Lynbrook Kicks Off Intramural Sports Season

In response to the postponement of Nassau County sports by Section VIII of the New York State Public High School Athletics Association (NYSPHSAA), the Lynbrook Athletic Department has made the decision to offer a fall intramural sports season. Low-risk sports, including tennis, soccer skills, cross-country, and strength and conditioning will be available to students in grades 6 through 12. 

In contrast to traditional daily practices, each high school team will hold practice three days a week, and middle school teams will hold practice twice a week. There will be no tryout process, as is typically mandated to play most sports, and all students are welcome to join. The Department said that it hopes to run the season for eight weeks, or until it becomes too cold to play. 

“All of us in the Athletics Department did not agree with Section VIII’s decision to cancel sports,” said Lynbrook Athletic Director Joseph Martillotti. “We’re just excited to be able to get kids outside and active, both of which our intramural season will achieve.” 

This is Martillotti’s first year in Lynbrook. He taught physical education in Lawrence for 20 years and directed its athletics department for three years. He explained that Lynbrook is currently one of six Nassau school districts out of the 50 total districts in the county providing intramural sports. 

“People are hesitant to let their students play, but from a social-emotional standpoint, and physically as well, we need to provide something for our Lynbrook athletes,” he said.

Practices will be conducted similarly to physical education classes and according to state jurisdiction. Students must remain at a six-foot distance while not wearing masks, and a 12-foot distance for highly aerobic exercises, like sprints. Each athlete will get his/her temperature checked and fill out a ZippSlip form before each practice, in addition to the daily school screening. There will be no shared equipment, and locker rooms will not be available.

More than 210 students are registered to play in the season, which commenced on Tuesday, Sept. 29. As the title “intramural” implies, there will be no interscholastic games. Martillotti explained that this season’s chief purpose is to provide an outlet for athletes with “skill-oriented” and modified games.

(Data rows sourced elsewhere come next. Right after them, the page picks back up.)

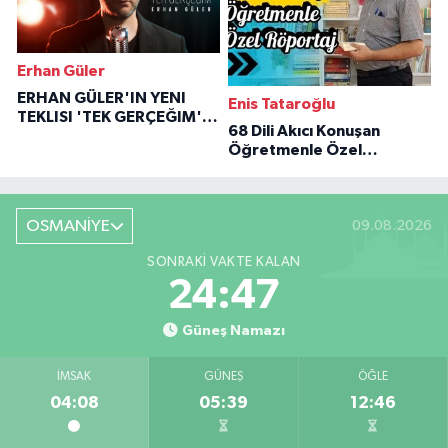
Erhan Güler
ERHAN GÜLER'IN YENI
Enis Tataroğlu
TEKLISI 'TEK GERÇEĞIM'LE
68 Dili Akıcı Konuşan
BÜYÜK DÖNÜŞÜ
Öğretmenle Özel
Röportaj
OSMANİYE
09.08.2026
SONRAKI VAKTE KALAN
24:46
Güneş Namazı
İMSAK
GÜNEŞ
ÖĞLE
04:08
05:39
12:46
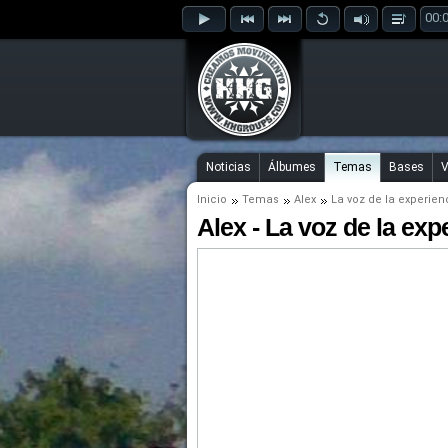
00:
Noticias
Álbumes
Temas
Bases
V
Inicio
Temas
Alex
La voz de la experien
Alex - La voz de la exp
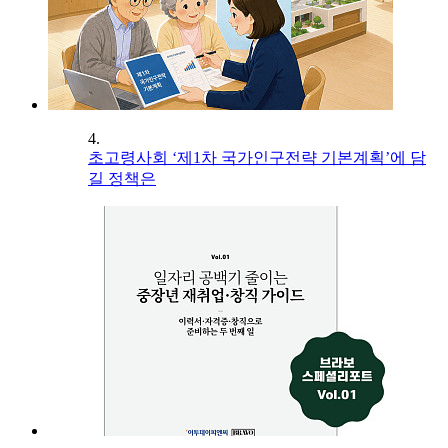
4.
초고령사회 ‘제1차 국가인구전략 기본계획’에 담
길 정책은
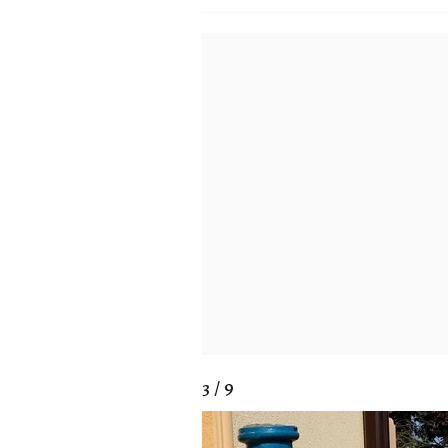
3 / 9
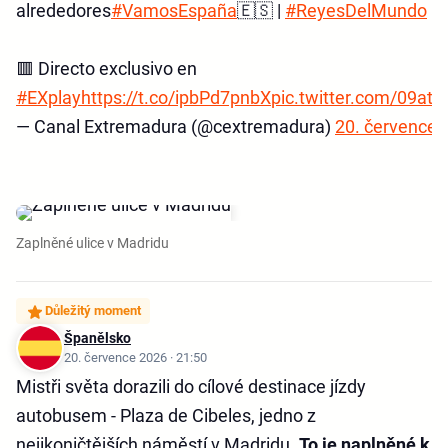
alrededores
#VamosEspaña
🇪🇸 |
#ReyesDelMundo
🟥 Directo exclusivo en
#EXplay
https://t.co/ipbPd7pnbX
pic.twitter.com/09at
— Canal Extremadura (@cextremadura)
20. července 
Zaplněné ulice v Madridu
Důležitý moment
Španělsko
20. července 2026 · 21:50
Mistři světa dorazili do cílové destinace jízdy
autobusem - Plaza de Cibeles, jedno z
nejikoničtějších náměstí v Madridu.
To je naplněné k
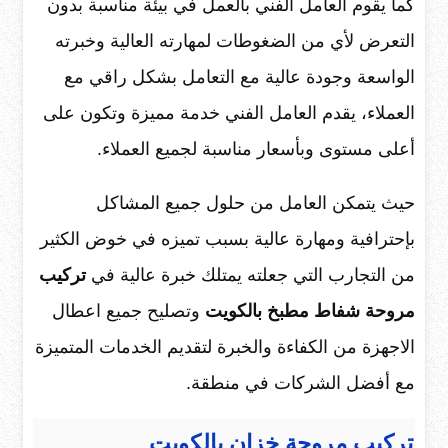
كما يقوم العامل الفني بالعمل في بيئة مناسبة بدون
التعرض لأي من الضغوطات لمهارته العالية وخبرته
الواسعة وجودة عالية مع التعامل بشكل راقي مع
العملاء، يقدم العامل الفني خدمة مميزة وتكون على
أعلى مستوى وبأسعار مناسبة لجميع العملاء.
حيث يتمكن العامل من حلول جميع المشاكل
بإحترافية ومهارة عالية بسبب تميزه في خوض الكثير
من التجارب التي جعلته يمتلك خبرة عالية في
تركيب
مروحة شفاط مطبخ بالكويت
وتصليح جميع اعطال
الاجهزة من الكفاءة والخبرة لتقديم الخدمات المتميزة
مع أفضل الشركات في منطقة.
تركيب مروحة خزان بالكويت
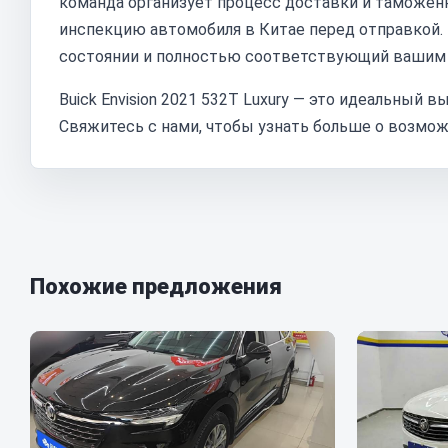
команда организует процесс доставки и таможен
инспекцию автомобиля в Китае перед отправкой. 
состоянии и полностью соответствующий вашим
Buick Envision 2021 532T Luxury — это идеальный 
Свяжитесь с нами, чтобы узнать больше о возмож
Похожие предложения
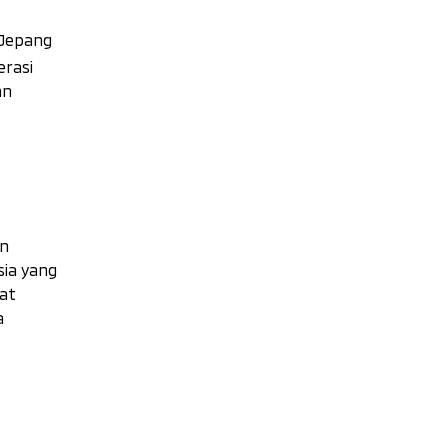
 Jepang
rasi
an
an
sia yang
pat
a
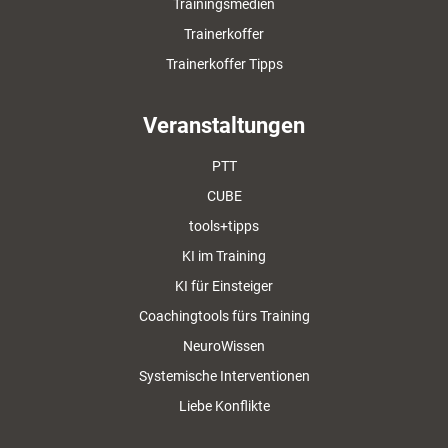
Trainingsmedien
Trainerkoffer
Trainerkoffer Tipps
Veranstaltungen
PTT
CUBE
tools+tipps
KI im Training
KI für Einsteiger
Coachingtools fürs Training
NeuroWissen
Systemische Interventionen
Liebe Konflikte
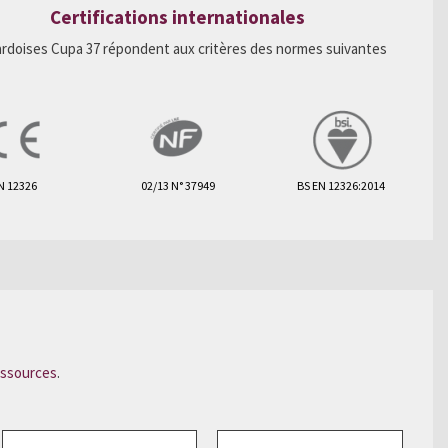
Certifications internationales
ardoises Cupa 37 répondent aux critères des normes suivantes
N 12326
02/13 N° 37949
BS EN 12326:2014
essources
.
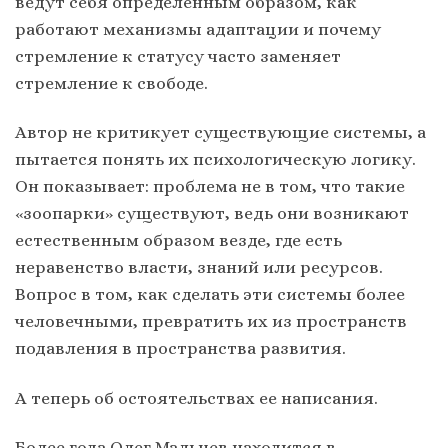
ведут себя определенным образом, как
работают механизмы адаптации и почему
стремление к статусу часто заменяет
стремление к свободе.
Автор не критикует существующие системы, а
пытается понять их психологическую логику.
Он показывает: проблема не в том, что такие
«зоопарки» существуют, ведь они возникают
естественным образом везде, где есть
неравенство власти, знаний или ресурсов.
Вопрос в том, как сделать эти системы более
человечными, превратить их из пространств
подавления в пространства развития.
А теперь об остоятельствах ее написания.
Более года Олег Мальцев находится в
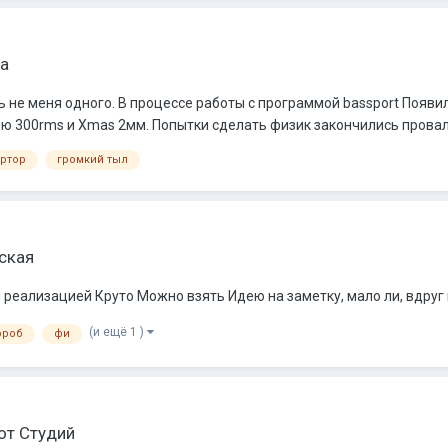
а
не меня одного. В процессе работы с программой bassport Появилс
300rms и Xmas 2мм. Попытки сделать физик закончились провалом
ртор
громкий тыл
ская
 реализацией Круто Можно взять Идею на заметку, мало ли, вдруг 
(и ещё 1 )
ороб
фи
от Студий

“I love the idea of having an intramural season,” commented Junior Olivia Vuotto, who plays center midfield on the LHS girls’ varsity soccer team. “I was so upset knowing that I wouldn’t be able to play when the season was postponed, but now I’m so happy that I have the opportunity to.” 

Girls’ Varsity Tennis Coach Shari Bowes said she is excited for the intramural season and to begin her 14th year as coach: “It will give our athletes structure after their regularly scheduled school day, and it will get them up and moving. I look at it like an added bonus; they will get an opportunity to bond with their teammates and form relationships. They also can brush up on their tennis skills in order to be ready for the 2021 season!”

Joshua Berlin, boys’ varsity soccer coach of 20 years, said he has mixed feelings about Section VIII’s decision to postpone sports until 2021.

“Coaching soccer is a joy of mine, and I have desperately missed the enjoyment, fun, excitement, and energy of being on the field with the players and coaches,” Berlin shared. “With that said, the health and safety of all is paramount, and as much as I would love to be on the pitch, I also can understand the abundance of caution by postponement.”  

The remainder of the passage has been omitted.